Everything is hard when you’re in a startup and when you finally get the company of the ground – well – it gets even harder. Many startups will never need to worry about the first growth phase as they die and wither away long before that. Those few that do, will face a challenge that can easily make or break the company. As it often is the case, the first people to enter a startup are usually friends, classmates or family members of the founders. At the early stages this approach can have its benefits. It isn’t until the company starts to grow that things start to get complicated.
Recruiting is hard. And if you’re a startup it is even more so. However, recruiting is not the only personnel challenge that growing startups face. Recruiting should always be adjusted to the phase of growth that the company is going through, because at every phase the company is aiming to achieve different things. Are you recruiting to a 5-, 50- or 500-person company makes a huge difference. However, it’s not automatically the new-hires that cause the challenges, it’s also the old ones.

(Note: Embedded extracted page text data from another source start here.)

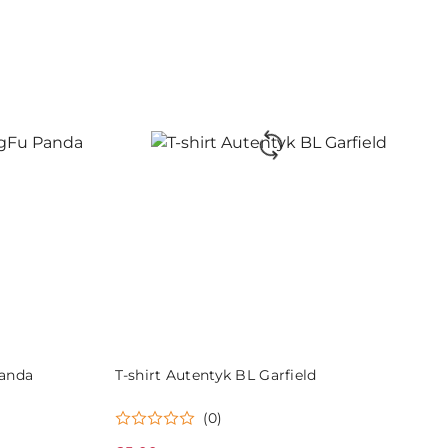
przed
obniżką
DO KOSZYKA
Panda
T-shirt Autentyk BL Garfield
(0)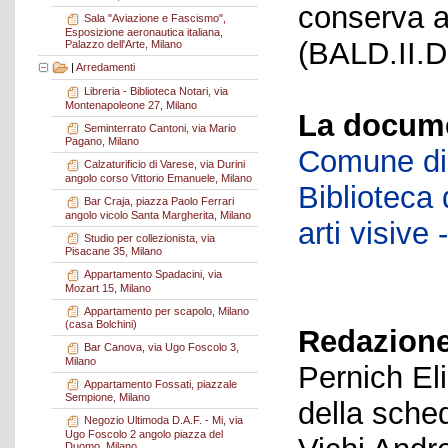
conserva a
Sala "Aviazione e Fascismo",
Esposizione aeronautica italiana,
(BALD.II.D
Palazzo dell'Arte, Milano
|
Arredamenti
Libreria - Biblioteca Notari, via
Montenapoleone 27, Milano
La docume
Seminterrato Cantoni, via Mario
Pagano, Milano
Comune di 
Calzaturificio di Varese, via Durini
angolo corso Vittorio Emanuele, Milano
Biblioteca d
Bar Craja, piazza Paolo Ferrari
angolo vicolo Santa Margherita, Milano
arti visiv
Studio per collezionista, via
Pisacane 35, Milano
Appartamento Spadacini, via
Mozart 15, Milano
Appartamento per scapolo, Milano
(casa Bolchini)
Redazione
Bar Canova, via Ugo Foscolo 3,
Milano
Pernich El
Appartamento Fossati, piazzale
Sempione, Milano
della sche
Negozio Ultimoda D.A.F. - Mi, via
Ugo Foscolo 2 angolo piazza del
Duomo, Milano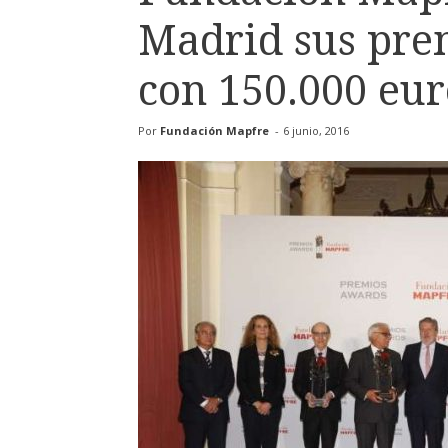
Madrid sus pre
con 150.000 eur
Por
Fundación Mapfre
-
6 junio, 2016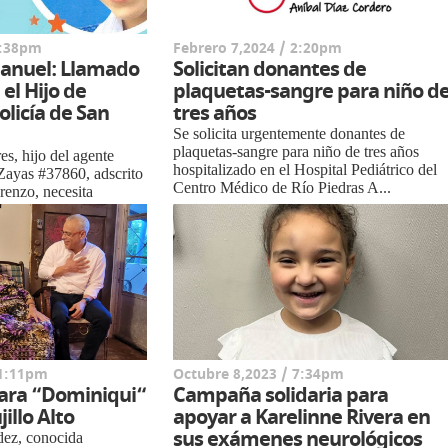
2:38pm
Febrero 7,2024 / 2:20pm
anuel: Llamado
Solicitan donantes de
el Hijo de
plaquetas-sangre para niño d
olicía de San
tres años
Se solicita urgentemente donantes de
plaquetas-sangre para niño de tres años
s, hijo del agente
hospitalizado en el Hospital Pediátrico del
Zayas #37860, adscrito
Centro Médico de Río Piedras A...
renzo, necesita
da de la comunidad.
 niñ...
 1:11pm
Octubre 8,2023 / 7:34pm
ara “Dominiqui“
Campaña solidaria para
illo Alto
apoyar a Karelinne Rivera en
sus exámenes neurológicos
ez, conocida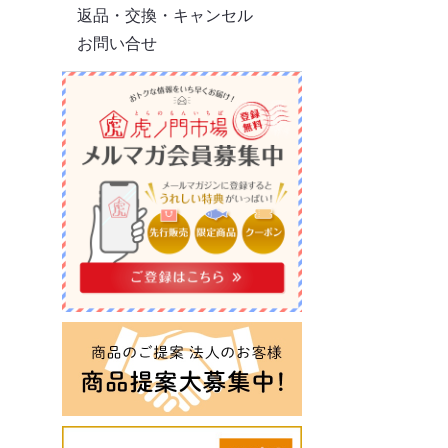
返品・交換・キャンセル
お問い合せ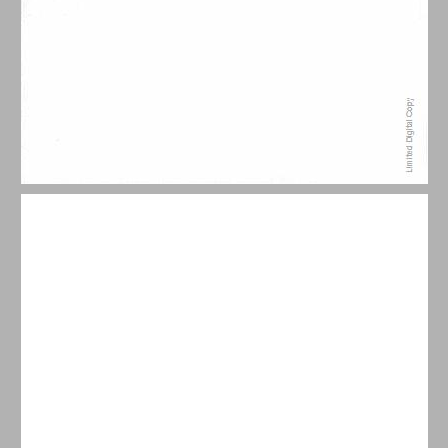
תוכן העניינים ... 5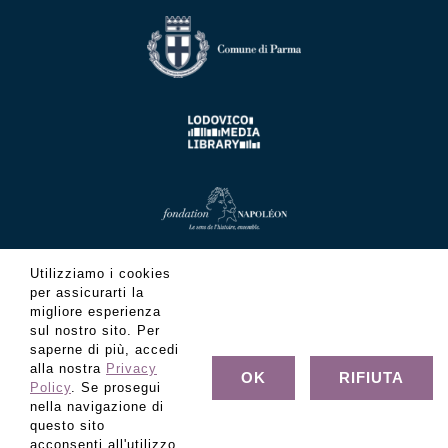
Utilizziamo i cookies
per assicurarti la
migliore esperienza
sul nostro sito. Per
saperne di più, accedi
alla nostra
Privacy
OK
RIFIUTA
Policy
. Se prosegui
nella navigazione di
questo sito
acconsenti all'utilizzo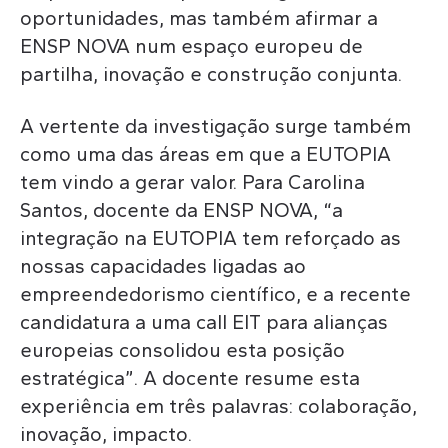
oportunidades, mas também afirmar a
ENSP NOVA num espaço europeu de
partilha, inovação e construção conjunta.
A vertente da investigação surge também
como uma das áreas em que a EUTOPIA
tem vindo a gerar valor. Para Carolina
Santos, docente da ENSP NOVA, “a
integração na EUTOPIA tem reforçado as
nossas capacidades ligadas ao
empreendedorismo científico, e a recente
candidatura a uma call EIT para alianças
europeias consolidou esta posição
estratégica”. A docente resume esta
experiência em três palavras: colaboração,
inovação, impacto.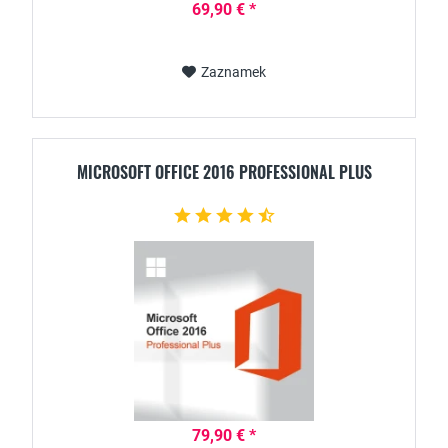
69,90 € *
Zaznamek
MICROSOFT OFFICE 2016 PROFESSIONAL PLUS
79,90 € *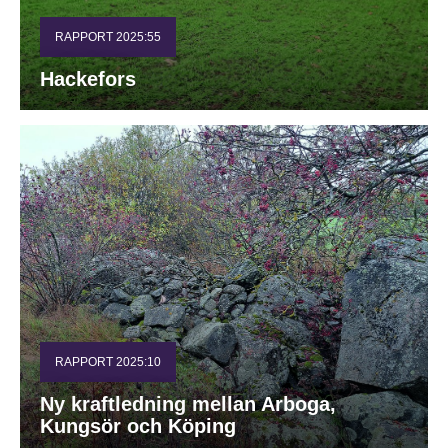
RAPPORT 2025:55
Hackefors
RAPPORT 2025:10
Ny kraftledning mellan Arboga,
Kungsör och Köping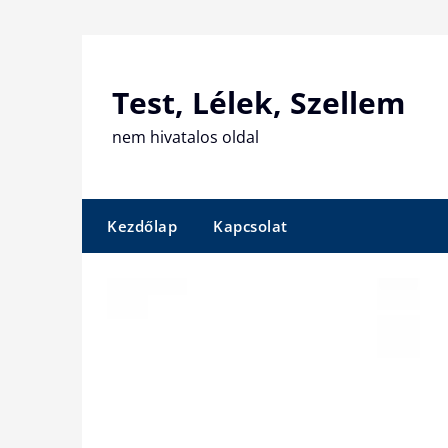
Skip
to
content
Test, Lélek, Szellem
nem hivatalos oldal
Kezdőlap
Kapcsolat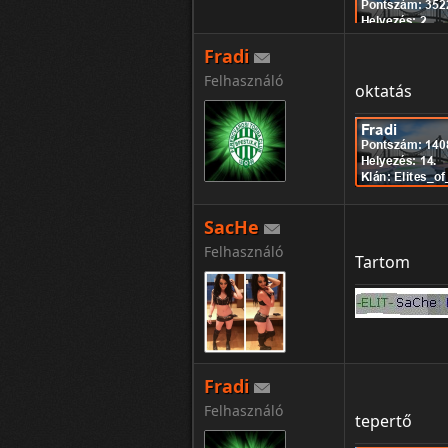
Fradi
WE WILL NEV
Felhasználó
oktatás
SacHe
Felhasználó
Tartom
Fradi
Felhasználó
tepertő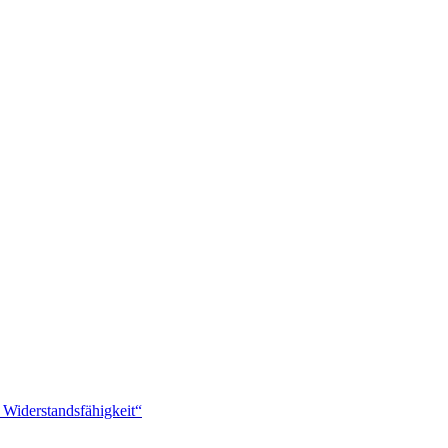
 Widerstandsfähigkeit“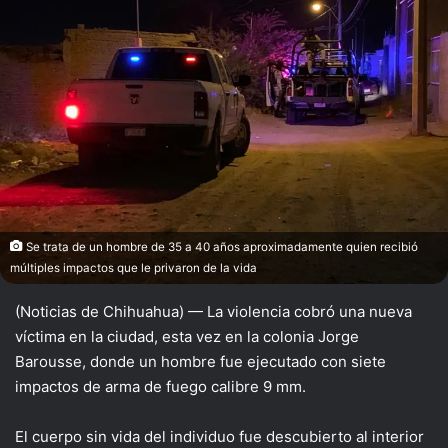
Se trata de un hombre de 35 a 40 años aproximadamente quien recibió
múltiples impactos que le privaron de la vida
(Noticias de Chihuahua) — La violencia cobró una nueva
víctima en la ciudad, esta vez en la colonia Jorge
Barousse, donde un hombre fue ejecutado con siete
impactos de arma de fuego calibre 9 mm.
El cuerpo sin vida del individuo fue descubierto al interior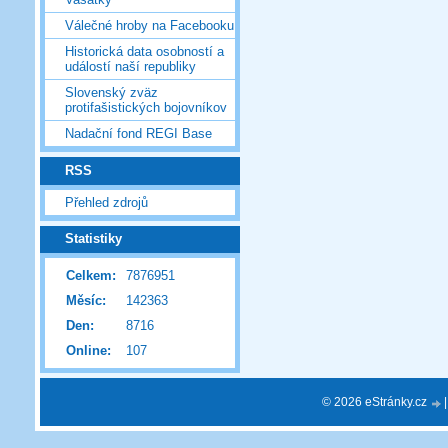
Válečné hroby na Facebooku
Historická data osobností a
událostí naší republiky
Slovenský zväz
protifašistických bojovníkov
Nadační fond REGI Base
RSS
Přehled zdrojů
Statistiky
Celkem:
7876951
Měsíc:
142363
Den:
8716
Online:
107
© 2026 eStránky.cz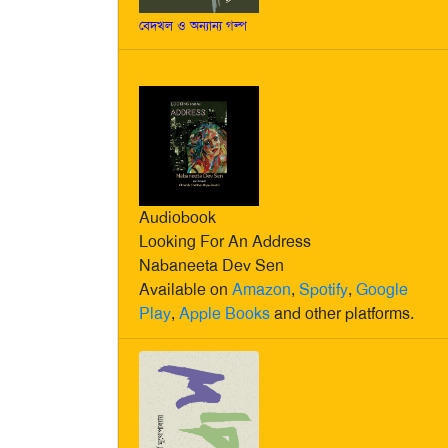
বেদখল ও অন্যান্য গল্প
Audiobook
Looking For An Address
Nabaneeta Dev Sen
Available on
Amazon
,
Spotify
,
Google
Play
,
Apple Books
and other platforms.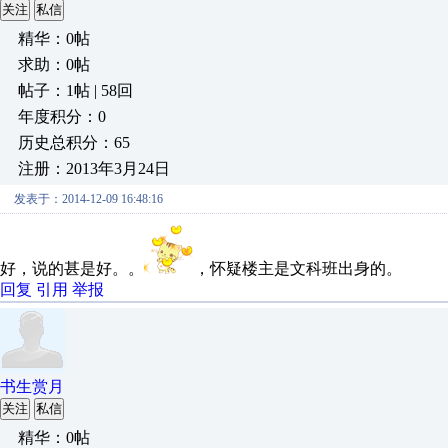
关注
私信
精华：0帖
求助：0帖
帖子：1帖 | 58回
年度积分：0
历史总积分：65
注册：2013年3月24日
发表于：2014-12-09 16:48:16
好，说的甚是好。。
，怀疑楼主是文科班出身的。
回复
引用
举报
书生赏月
关注
私信
精华：0帖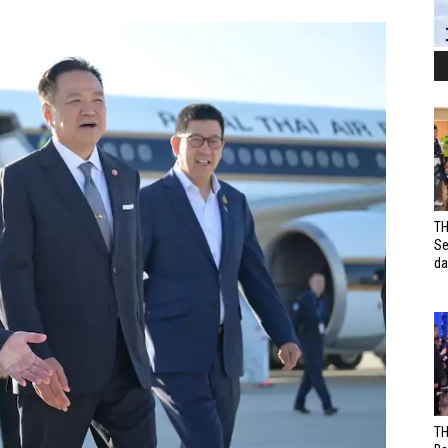
TH
Se
da
TH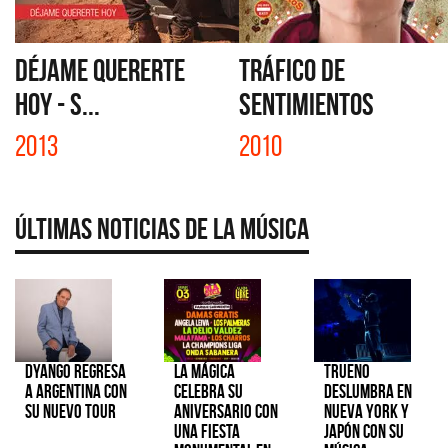
DÉJAME QUERERTE
TRÁFICO DE
HOY - S...
SENTIMIENTOS
2013
2010
Últimas Noticias de la Música
Dyango regresa
La Mágica
TRUENO
a Argentina con
celebra su
deslumbra en
su nuevo tour
aniversario con
Nueva York y
una fiesta
Japón con su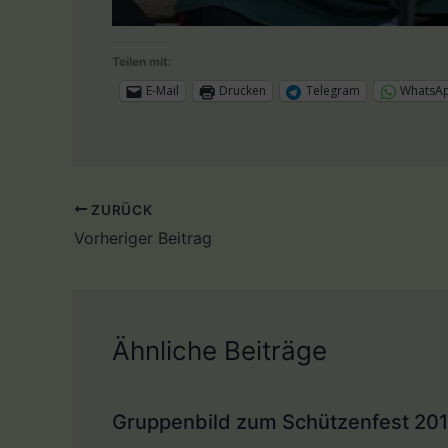
Teilen mit:
E-Mail
Drucken
Telegram
WhatsA
ZURÜCK
Vorheriger Beitrag
Ähnliche Beiträge
Gruppenbild zum Schützenfest 20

It’s not given that a person responsible of e.g. marketing in a 5-person startup is still the right person for the job, when the company has grown to a 500-person company and is looking to expand overseas. Yet, this is often how things plan out. Those who have been with the company the longest, are usually the ones holding the management positions when the company grows. It’s true that these persons have often grown into these positions and in-a-way earned them. Point is that this races the importance of getting those very first hires absolutely correct to a whole new level.
Hiring the best talent is always hard. Regardless, the bar should be set very high from the beginning. There should be a very clear vision for what the company will look like as the first hires will set the culture and define the company. It’s also important to understand what are the non-negotiable qualifications for each position the company is trying to fill. And then the company should stick to them. The thing is that this might be somewhat easy up until to the point when it starts to feel impossible. At this point it’s easy to start making compromises just to fill the position – never make this mistake. “No hire” is still always better than bad hire. “No hire” can slow the growth but bad hire can kill a company.
With all this said. It’s well justified to use a recruiter (internal or external) from the very beginning. In essence an amazing recruiter is just as essential to a startup’s success than an amazing programmer.